Systems and data recovery is another example of similar processes being executed in the normal and disrupted state. Traditional backup systems back up data during normal operations but they very seldom focus on processes that will allow a recovery within the window required by most disruptive events. Since many normal and disruptive state management tasks are similar, it is logical to conclude that if we architect for the disruptive state we will also realize improvements in the responsiveness of the normal state management tasks.
It is important to recognize the enterprise-wide scope of managing in the normal and disrupted state. During the transition phase the management software must be capable of connecting to and managing the entire computing environment. This environment includes servers, network devices, desktops, laptops and handheld devices in both wired and wireless environments.
Consider three key pain points often highlighted during CIO discussions.
The challenge of migrating and building systems at the rate of arrival of new operating systems has become so difficult that some CIOs see it as a career-threatening event. The process involves determining, first of all, what is exactly on every machine in the enterprise, setting the standards for a new operating environment, preparing that environment for deployment and then finally deploying the change. The whole process takes significant manual activity and expertise and can be so difficult that many organizations still have yet to migrate to Windows XP while a new Windows environment is already inevitable with Microsoft’s Longhorn. Provisioning is traditionally a normal state management task but it is a good example of an area that needs significant improvement through automation.

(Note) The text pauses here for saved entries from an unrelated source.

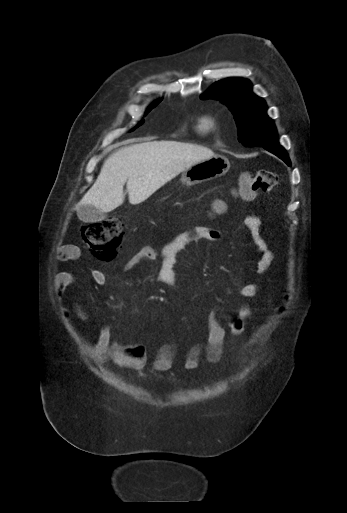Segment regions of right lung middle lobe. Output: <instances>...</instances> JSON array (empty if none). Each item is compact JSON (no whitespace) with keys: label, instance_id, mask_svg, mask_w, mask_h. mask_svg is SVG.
Returning a JSON list of instances; mask_svg holds the SVG:
<instances>
[{"label":"right lung middle lobe","instance_id":"right-lung-middle-lobe-1","mask_svg":"<svg viewBox=\"0 0 347 513\" xmlns=\"http://www.w3.org/2000/svg\"><path fill=\"white\" fill-rule=\"evenodd\" d=\"M158 103H159V102H155L153 106L157 105ZM149 111H150V110H148V112H149ZM143 122H144V120H142V121H141V123H140V124H138V126H136L133 130H135L137 127H139L141 124H143ZM133 130H132V131H133Z\"/></svg>","mask_w":347,"mask_h":513}]
</instances>
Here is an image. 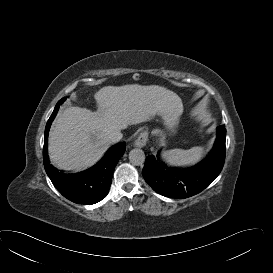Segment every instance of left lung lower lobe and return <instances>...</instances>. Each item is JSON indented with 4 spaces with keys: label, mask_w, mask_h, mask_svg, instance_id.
<instances>
[{
    "label": "left lung lower lobe",
    "mask_w": 273,
    "mask_h": 273,
    "mask_svg": "<svg viewBox=\"0 0 273 273\" xmlns=\"http://www.w3.org/2000/svg\"><path fill=\"white\" fill-rule=\"evenodd\" d=\"M225 138L224 135L217 136L209 155L190 168L167 167L160 158V151L157 157L149 155L142 175L155 192L165 197L187 198L196 195L220 174L225 161Z\"/></svg>",
    "instance_id": "left-lung-lower-lobe-1"
}]
</instances>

The ability to completely patch and configure machines presents a large problem—primarily because the threat landscape evolves more quickly than the patch process can update the software. Viruses such as Sasser and Blaster are proof that virus writers will continue to exploit vulnerabilities—Sasser was released into the wild less than three weeks after Microsoft announced the vulnerability it exploited. The window of opportunity in which IT can react to vulnerabilities continues to decrease. Patch Management is mostly a disruptive state application but as stated previously it can be thought of as a highly responsive component of normal state provisioning.
Protection & Recovery
It goes without saying that generally data should be protected but organizations should also have a backup and disaster recovery plan that will help them recover in the event of a successful attack. Data recovery has become a heightened concern because the rate of attack is increasing, so the probability of having to recover is higher. Additionally, having an infrastructure where the accuracy of financial reporting, the privacy of personal information, security and other process certifications is becoming the personal responsibility of executives. This level of infrastructure accountability is driven by regulations, such as Sarbanes-Oxley, HIPAA and FISMA. The scope of recovery solutions must include desktops, PDAs, servers, and laptops and must have recovery times that are measured in minutes.